Question: contagious toilet flushing
(June 13, 2014) jim said:
we flush the toilet on the first floor and second floor toilet will also flush just for a few seconds. What is the problem?
That's a curious problem, Jim. Perhaps a surge or drop in water pressure is stimulating the fill valve in the second toilet.
Jim, I suspect the toilets are not properly vented, or perhaps not vented at all.
Question: hearing water in the walls
(June 17, 2014) beth said:
hey. since my husband replaced our toilet, i keep hearing water switching on and off (in the walls. almost sounds like the icemaker in the fridge.), and it appears to be going in to the toilet bowl. happens every several minutes. wtf?
Reply: check for running toilet
Beth it appears that the toilet is running.
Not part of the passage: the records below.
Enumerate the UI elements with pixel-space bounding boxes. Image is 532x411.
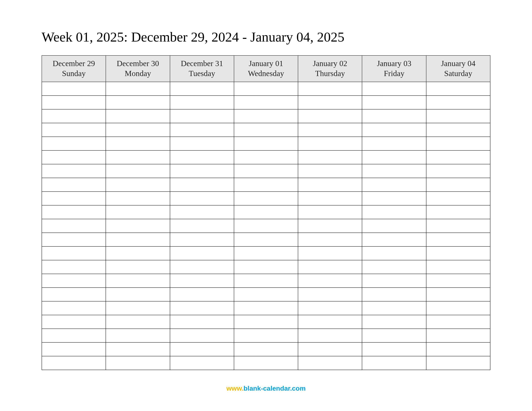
calendar-cell[interactable]: [426, 260, 490, 274]
calendar-cell[interactable]: [42, 178, 106, 191]
calendar-cell[interactable]: [426, 82, 490, 96]
calendar-cell[interactable]: [298, 123, 362, 137]
calendar-cell[interactable]: [298, 233, 362, 247]
calendar-cell[interactable]: [298, 219, 362, 233]
calendar-cell[interactable]: [42, 247, 106, 260]
calendar-cell[interactable]: [170, 329, 234, 343]
calendar-cell[interactable]: [362, 205, 426, 219]
calendar-cell[interactable]: [298, 109, 362, 123]
calendar-cell[interactable]: [106, 356, 170, 370]
calendar-cell[interactable]: [362, 274, 426, 287]
calendar-cell[interactable]: [426, 219, 490, 233]
calendar-cell[interactable]: [234, 287, 298, 301]
calendar-cell[interactable]: [362, 287, 426, 301]
calendar-cell[interactable]: [42, 287, 106, 301]
calendar-cell[interactable]: [42, 356, 106, 370]
calendar-cell[interactable]: [106, 301, 170, 315]
calendar-cell[interactable]: [106, 109, 170, 123]
calendar-cell[interactable]: [426, 205, 490, 219]
calendar-cell[interactable]: [234, 109, 298, 123]
calendar-cell[interactable]: [234, 82, 298, 96]
calendar-cell[interactable]: [42, 191, 106, 205]
calendar-cell[interactable]: [234, 150, 298, 164]
calendar-cell[interactable]: [362, 137, 426, 150]
calendar-cell[interactable]: [42, 329, 106, 343]
calendar-cell[interactable]: [106, 178, 170, 191]
calendar-cell[interactable]: [42, 233, 106, 247]
calendar-cell[interactable]: [362, 109, 426, 123]
calendar-cell[interactable]: [106, 82, 170, 96]
calendar-cell[interactable]: [298, 260, 362, 274]
calendar-cell[interactable]: [106, 96, 170, 109]
calendar-cell[interactable]: [42, 219, 106, 233]
calendar-cell[interactable]: [426, 356, 490, 370]
calendar-cell[interactable]: [170, 301, 234, 315]
calendar-cell[interactable]: [362, 356, 426, 370]
calendar-cell[interactable]: [234, 96, 298, 109]
calendar-cell[interactable]: [170, 150, 234, 164]
calendar-cell[interactable]: [362, 329, 426, 343]
calendar-cell[interactable]: [362, 343, 426, 356]
calendar-cell[interactable]: [298, 274, 362, 287]
calendar-cell[interactable]: [106, 164, 170, 178]
calendar-cell[interactable]: [362, 247, 426, 260]
calendar-cell[interactable]: [426, 287, 490, 301]
calendar-cell[interactable]: [234, 164, 298, 178]
calendar-cell[interactable]: [298, 178, 362, 191]
calendar-cell[interactable]: [106, 150, 170, 164]
calendar-cell[interactable]: [170, 219, 234, 233]
calendar-cell[interactable]: [234, 301, 298, 315]
calendar-cell[interactable]: [426, 233, 490, 247]
calendar-cell[interactable]: [170, 205, 234, 219]
calendar-cell[interactable]: [298, 315, 362, 329]
calendar-cell[interactable]: [298, 96, 362, 109]
calendar-cell[interactable]: [362, 219, 426, 233]
calendar-cell[interactable]: [234, 260, 298, 274]
calendar-cell[interactable]: [42, 315, 106, 329]
calendar-cell[interactable]: [234, 343, 298, 356]
calendar-cell[interactable]: [170, 260, 234, 274]
calendar-cell[interactable]: [42, 205, 106, 219]
calendar-cell[interactable]: [170, 274, 234, 287]
calendar-cell[interactable]: [426, 150, 490, 164]
calendar-cell[interactable]: [170, 233, 234, 247]
calendar-cell[interactable]: [298, 247, 362, 260]
calendar-cell[interactable]: [106, 260, 170, 274]
calendar-cell[interactable]: [426, 274, 490, 287]
calendar-cell[interactable]: [234, 247, 298, 260]
calendar-cell[interactable]: [298, 150, 362, 164]
calendar-cell[interactable]: [170, 164, 234, 178]
calendar-cell[interactable]: [298, 82, 362, 96]
calendar-cell[interactable]: [106, 343, 170, 356]
calendar-cell[interactable]: [298, 301, 362, 315]
calendar-cell[interactable]: [42, 260, 106, 274]
calendar-cell[interactable]: [426, 109, 490, 123]
calendar-cell[interactable]: [426, 123, 490, 137]
calendar-cell[interactable]: [170, 137, 234, 150]
calendar-cell[interactable]: [298, 329, 362, 343]
calendar-cell[interactable]: [362, 164, 426, 178]
calendar-cell[interactable]: [106, 233, 170, 247]
calendar-cell[interactable]: [234, 191, 298, 205]
calendar-cell[interactable]: [426, 191, 490, 205]
calendar-cell[interactable]: [170, 82, 234, 96]
calendar-cell[interactable]: [234, 329, 298, 343]
calendar-cell[interactable]: [426, 301, 490, 315]
calendar-cell[interactable]: [426, 343, 490, 356]
calendar-cell[interactable]: [106, 205, 170, 219]
calendar-cell[interactable]: [234, 274, 298, 287]
calendar-cell[interactable]: [170, 287, 234, 301]
calendar-cell[interactable]: [234, 205, 298, 219]
calendar-cell[interactable]: [106, 274, 170, 287]
calendar-cell[interactable]: [42, 301, 106, 315]
calendar-cell[interactable]: [170, 343, 234, 356]
calendar-cell[interactable]: [426, 96, 490, 109]
calendar-cell[interactable]: [234, 219, 298, 233]
calendar-cell[interactable]: [106, 219, 170, 233]
calendar-cell[interactable]: [234, 356, 298, 370]
calendar-cell[interactable]: [298, 205, 362, 219]
calendar-cell[interactable]: [106, 329, 170, 343]
calendar-cell[interactable]: [362, 301, 426, 315]
calendar-cell[interactable]: [234, 178, 298, 191]
calendar-cell[interactable]: [170, 109, 234, 123]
Look for a leaky flush valve, fill valve, or at the gasket between bowl and tank.
Question: toilet flush handle direction causes stress
(July 29, 2014) Scott said:
I installed a new toilet handle (Danco Universal Toilet Handle) and something is wrong because in order to flush the toiletI have to pull the handle up instead of pushing it down. (It is a side mount Toto toilet)
I have tried the handle every which way I can (handle pointing forward, handle pointing backward, handle pointing upward) without solving the problem.
The geometry of some replacement flush control handles might indeed swap the direction of movement. You may have found a flush lever intended for mounting on the right side of a flush tank but installed it on the left side. Some of these levers can be inverted by disassembling the flush lever and flipping over the plastic or metal handle-limiting lugs.
Question: toilet sounds like it's flushing but no water enters the toilet bowl
8/21/14 Rachel Foulger said:
On some occasions I press the flush lever and the toilet makes a flushing sound but no water enters the bowl. This happens about once a day but the rest of the time the flush is normal.
What a fabulous question - I'm baffled. If the toilet is "flushing" where is the water going if it doesn't enter the bowl.
If your toilet has a removable top lid, please lift it off and carefully (not to break it) place it on the floor.
Look into the toilet tank. Grab a camera and use the email at our CONTACT link to send me some sharp photos of what you see along with an image of the toilet brand (usually on the base). If there's a date stamped in the lid or in the tank tell me that too.
I wonder if your toilet is an older "low flush" water saving toilet that uses an internal baffle in the tank.